WHAT THE TASK ASKS
Repeat the lines of the data exactly and exclude any picture among them.

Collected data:
__________
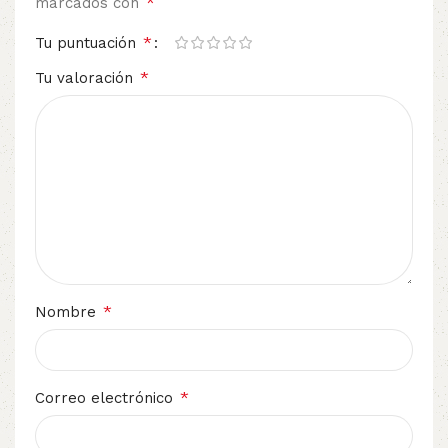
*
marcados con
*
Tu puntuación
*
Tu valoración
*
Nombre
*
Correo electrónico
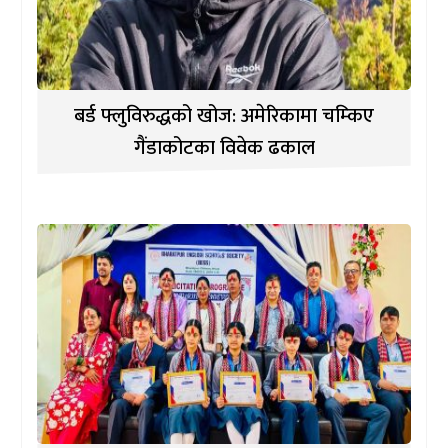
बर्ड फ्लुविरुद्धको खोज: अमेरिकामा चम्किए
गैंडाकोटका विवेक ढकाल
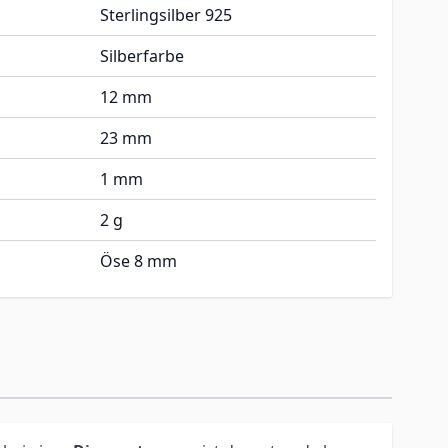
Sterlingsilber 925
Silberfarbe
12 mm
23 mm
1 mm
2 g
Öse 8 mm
__________
OUTPUT
*
marcados con
*
Tu puntuación
*
Tu valoración
*
Nombre
*
Correo electrónico
बर्ड फ्लुविरुद्धको खोज: अमेरिकामा चम्किए
गैंडाकोटका विवेक ढकाल
Sterlingsilber 925
Silberfarbe
12 mm
23 mm
1 mm
2 g
Öse 8 mm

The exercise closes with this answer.